Fin dagli anni ‘50 e ‘60 il design è arrivato agli italiani come una nuova espressione ibrida tra l’oggetto comune e l’arte: raffinatezza, ricercatezza dei materiali, inviti importanti tra i nomi che hanno firmato uno stile e rappresentazioni sempre più scenografiche hanno definito questi anni, in cui però il design era ancora un vanto degli addetti ai lavori o della borghesia più agiata.

Sono gli anni della Triennale di Milano, delle esposizioni, dei grandi nomi di Nizzoli, Fontana, Castiglioni che firmano il disegno di nuovi oggetti d’uso comune, uniti ad un tocco di stile che rende queste opere più pezzi d’arte che d’uso quotidiano.

A partire dagli anni ‘70 accadono due cose che cambiano per sempre il modo di approcciare il design in Italia: la plastica diventa un materiale facile da usare, leggero, economico e durevole, alla portata di tutti (produttori e acquirenti) e l’interesse per quel bizzarro mix di moda, arte e quotidianità esplode.

Gli spazi domestici si stringono per far posto a sempre più cittadini: diventa indispensabile modificare l’aspetto degli ambienti, allargandoli il più possibile e rendendoli ariosi, freschi.
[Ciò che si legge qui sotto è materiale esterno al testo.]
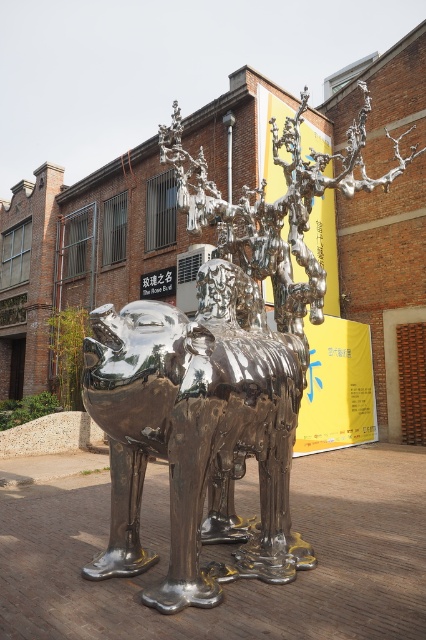 You are a photographer standing in front of the sculpture. You want to capture both the shiny metallic camel at center and the green leafy plant at left in a single photo. Which object should you focus on first to ensure both are in frame?

The shiny metallic camel at center is located above the green leafy plant at left, so you should focus on the shiny metallic camel at center first to ensure both are in frame.

You are a photographer standing in front of the shiny metallic camel at center. You want to take a photo of it but need to ensure you are far enough away so that the entire sculpture fits in your camera frame. The camera you are using has a maximum field of view that can capture objects up to 3 meters away. Is your current position sufficient to capture the entire sculpture in one shot?

The distance between the shiny metallic camel at center and the camera is 2.90 meters, which is within the camera maximum field of view of 3 meters. Therefore, the photographer can capture the entire sculpture in one shot from the current position. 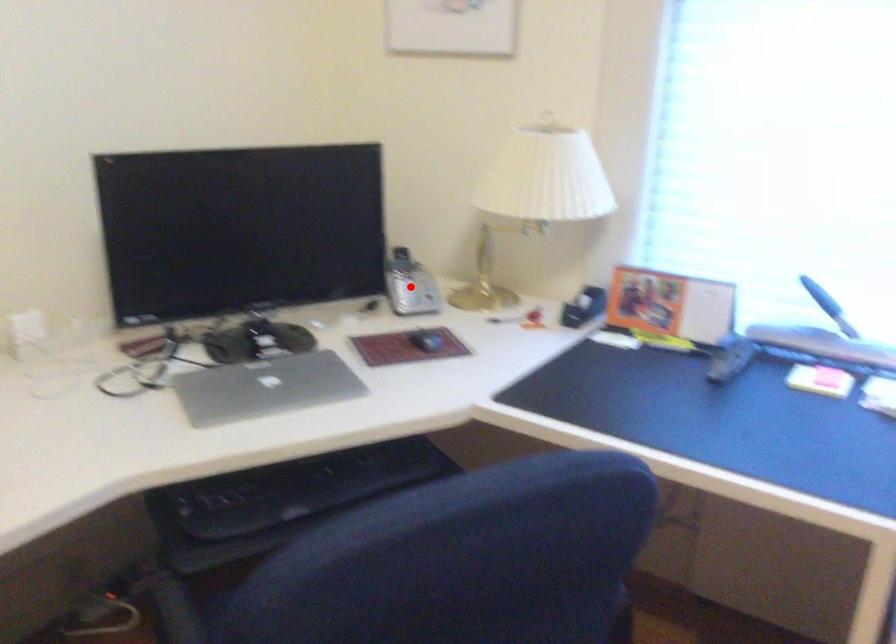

Nasce l’open space, con le sue infinite possibilità di arredo.

Parte una caccia all’ultimo modello di macchina da scrivere, di sedia, di tavolino, di lampada da interno, di bicchiere: il design è diventato definitivamente di massa, è possibile acquistarlo anche al di fuori dei circoli dell’arte, le esposizioni si moltiplicano, gli showroom diventano negozi classici dei centri città, tutte le stanze di casa, dal soggiorno al bagno meritano di essere curate con un occhio più attento.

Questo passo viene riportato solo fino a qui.